Apache Bigtop: The "Fedora of Hadoop" is Now Built on Hadoop 2.x

Categories: Bigtop CDH Hadoop

BigtopJust in time for Hadoop Summit 2013, the Apache Bigtop team is very pleased to announce the release of Bigtop 0.6.0: The very first release of a fully integrated Big Data management distribution built on the currently most advanced Hadoop 2.x, Hadoop 2.0.5-alpha.

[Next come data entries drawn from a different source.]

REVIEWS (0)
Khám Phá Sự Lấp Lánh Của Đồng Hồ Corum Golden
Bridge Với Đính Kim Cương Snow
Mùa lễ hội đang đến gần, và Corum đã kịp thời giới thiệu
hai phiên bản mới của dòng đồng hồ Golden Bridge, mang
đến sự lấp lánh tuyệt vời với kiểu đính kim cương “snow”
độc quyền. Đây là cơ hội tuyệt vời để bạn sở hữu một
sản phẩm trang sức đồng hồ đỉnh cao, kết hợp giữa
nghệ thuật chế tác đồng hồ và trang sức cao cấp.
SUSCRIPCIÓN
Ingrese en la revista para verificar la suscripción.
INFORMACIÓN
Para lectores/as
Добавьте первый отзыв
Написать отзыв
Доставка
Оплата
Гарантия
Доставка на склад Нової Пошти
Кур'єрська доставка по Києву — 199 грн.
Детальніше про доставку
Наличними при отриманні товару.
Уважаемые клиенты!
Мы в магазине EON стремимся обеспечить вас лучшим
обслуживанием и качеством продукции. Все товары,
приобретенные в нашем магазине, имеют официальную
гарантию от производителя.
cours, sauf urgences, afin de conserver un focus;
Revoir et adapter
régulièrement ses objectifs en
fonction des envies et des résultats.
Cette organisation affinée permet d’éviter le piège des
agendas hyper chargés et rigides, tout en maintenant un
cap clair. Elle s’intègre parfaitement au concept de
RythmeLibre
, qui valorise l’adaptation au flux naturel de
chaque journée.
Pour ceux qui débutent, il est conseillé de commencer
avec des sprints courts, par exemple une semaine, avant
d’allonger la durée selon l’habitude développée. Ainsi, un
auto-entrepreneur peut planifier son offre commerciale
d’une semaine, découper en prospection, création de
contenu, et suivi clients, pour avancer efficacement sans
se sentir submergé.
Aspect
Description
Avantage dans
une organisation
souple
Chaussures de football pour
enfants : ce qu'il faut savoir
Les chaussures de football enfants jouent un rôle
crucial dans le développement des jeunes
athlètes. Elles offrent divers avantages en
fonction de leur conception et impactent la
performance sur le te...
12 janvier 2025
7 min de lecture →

Bigtop, as many of you might already know, is a project aimed at creating a 100% open source and community-driven Big Data management distribution based on Apache Hadoop. (You can learn more about it by reading one of our previous blog posts on Apache Blogs.) Bigtop also plays an important role in CDH, which utilizes its packaging code from Bigtop — Cloudera takes pride in developing open source packaging code and contributing the same back to the community.

The very astute readers of this blog will notice that given our quarterly release schedule, Bigtop 0.6.0 should have been called Bigtop 0.7.0. It is true that we skipped a quarter. Our excuse is that we spent all this extra time helping the Hadoop community stabilize the Hadoop 2.x code line and making it a robust kernel for all the applications that are now part of the Bigtop distribution.

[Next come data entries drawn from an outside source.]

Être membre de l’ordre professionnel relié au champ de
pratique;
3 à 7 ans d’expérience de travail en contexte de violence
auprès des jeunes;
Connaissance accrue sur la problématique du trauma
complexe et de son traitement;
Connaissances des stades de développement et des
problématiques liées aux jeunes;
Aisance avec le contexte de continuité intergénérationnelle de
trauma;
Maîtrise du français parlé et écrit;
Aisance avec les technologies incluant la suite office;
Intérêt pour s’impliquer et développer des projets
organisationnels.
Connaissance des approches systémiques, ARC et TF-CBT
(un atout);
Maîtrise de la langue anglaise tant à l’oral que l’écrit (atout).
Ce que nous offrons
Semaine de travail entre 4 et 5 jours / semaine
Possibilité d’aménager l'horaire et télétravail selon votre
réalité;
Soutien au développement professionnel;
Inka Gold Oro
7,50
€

And speaking of applications, we haven’t forgotten to grow the Bigtop family: Bigtop 0.6.0 adds Apache HCatalog and Apache Giraph to the mix. The full list of Hadoop applications available as part of the Bigtop 0.6.0 release is:

  • Apache Zookeeper 3.4.5
  • Apache Flume 1.3.1
  • Apache HBase 0.94.5
  • Apache Pig 0.11.1
  • Apache Hive 0.10.0
  • Apache Sqoop 2 (AKA 1.99.2)
  • Apache Oozie 3.3.2
  • Apache Whirr 0.8.2
  • Apache Mahout 0.7
  • Apache Solr (SolrCloud) 4.2.1
  • Apache Crunch (incubating) 0.5.0
  • Apache HCatalog 0.5.0
  • Apache Giraph 1.0.0
  • LinkedIn DataFu 0.0.6
  • Cloudera Hue 2.3.0

The list of supported Linux platforms has expanded to include:

  • CentOS/RHEL 5 and 6
  • Fedora 17 and 18
  • SuSE Linux Enterprise 11
  • OpenSUSE 12.2
  • Ubuntu LTS Lucid (10.04) and Precise (12.04)
  • Ubuntu Quantal (12.10)

We would like to invite everybody to give the Bigtop 0.6.0 binary distribution a try. All you have to do is to pick your favorite Linux distribution, follow our wiki instructions, and you will have your first pseudo-distributed cluster computing pi in no time.

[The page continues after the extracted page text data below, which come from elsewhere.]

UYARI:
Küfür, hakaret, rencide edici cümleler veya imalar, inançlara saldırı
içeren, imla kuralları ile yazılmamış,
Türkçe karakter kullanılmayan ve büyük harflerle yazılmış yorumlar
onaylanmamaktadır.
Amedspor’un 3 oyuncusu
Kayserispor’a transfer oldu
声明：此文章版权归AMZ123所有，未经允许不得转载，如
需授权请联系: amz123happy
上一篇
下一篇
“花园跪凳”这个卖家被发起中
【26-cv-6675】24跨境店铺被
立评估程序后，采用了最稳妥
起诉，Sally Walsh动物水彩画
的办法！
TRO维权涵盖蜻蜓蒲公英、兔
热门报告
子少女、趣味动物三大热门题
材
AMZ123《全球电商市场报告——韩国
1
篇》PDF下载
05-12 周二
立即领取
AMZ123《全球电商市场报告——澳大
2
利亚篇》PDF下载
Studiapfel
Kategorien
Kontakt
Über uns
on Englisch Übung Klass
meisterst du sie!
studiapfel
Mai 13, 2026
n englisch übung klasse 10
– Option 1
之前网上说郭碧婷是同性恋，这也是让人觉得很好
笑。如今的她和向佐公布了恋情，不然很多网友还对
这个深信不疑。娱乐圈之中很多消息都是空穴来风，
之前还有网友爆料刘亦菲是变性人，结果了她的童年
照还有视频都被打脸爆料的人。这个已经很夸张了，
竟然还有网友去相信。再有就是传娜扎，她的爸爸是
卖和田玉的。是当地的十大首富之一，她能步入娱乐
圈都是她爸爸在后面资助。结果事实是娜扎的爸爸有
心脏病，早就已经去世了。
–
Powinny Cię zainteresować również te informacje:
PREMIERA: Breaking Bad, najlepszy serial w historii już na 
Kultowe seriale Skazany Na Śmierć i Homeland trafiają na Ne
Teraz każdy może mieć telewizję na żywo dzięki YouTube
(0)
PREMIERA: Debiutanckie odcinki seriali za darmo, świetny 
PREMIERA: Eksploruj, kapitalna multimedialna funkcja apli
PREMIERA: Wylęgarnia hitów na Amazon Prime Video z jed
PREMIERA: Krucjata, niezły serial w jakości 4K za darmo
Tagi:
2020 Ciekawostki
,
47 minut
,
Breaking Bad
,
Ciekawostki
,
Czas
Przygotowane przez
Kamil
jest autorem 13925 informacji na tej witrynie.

If you’re thinking about deploying Bigtop to a fully-distributed cluster, you might find our Puppet code to be useful — after all, we use it all the time ourselves to test Bigtop. There is brief documentation on how to run our Puppet recipes in a master-less puppet configuration, but a typical Puppet master setup should work as well.

Finally, Bigtop would not have been possible without the tireless work of all the volunteer developers. This is an amazing community to be part of, and if you would like to join us, now is the time. In fact, we decided to take advantage of Hadoop Summit drawing a lot of Hadoop developers to the San Francisco Bay Area and have our first meeting of the Apache Bigtop Working Group on Thursday, June 27 at Elance’s offices in Mountain View. Come join us! It is a lot of fun to build the future of Big Data management together!

Happy Big Data discoveries,

Your faithful and tireless Bigtop development team.

Roman Shaposhnik is a Software Engineer on the Infrastructure team and VP/PMC chair of the Bigtop project.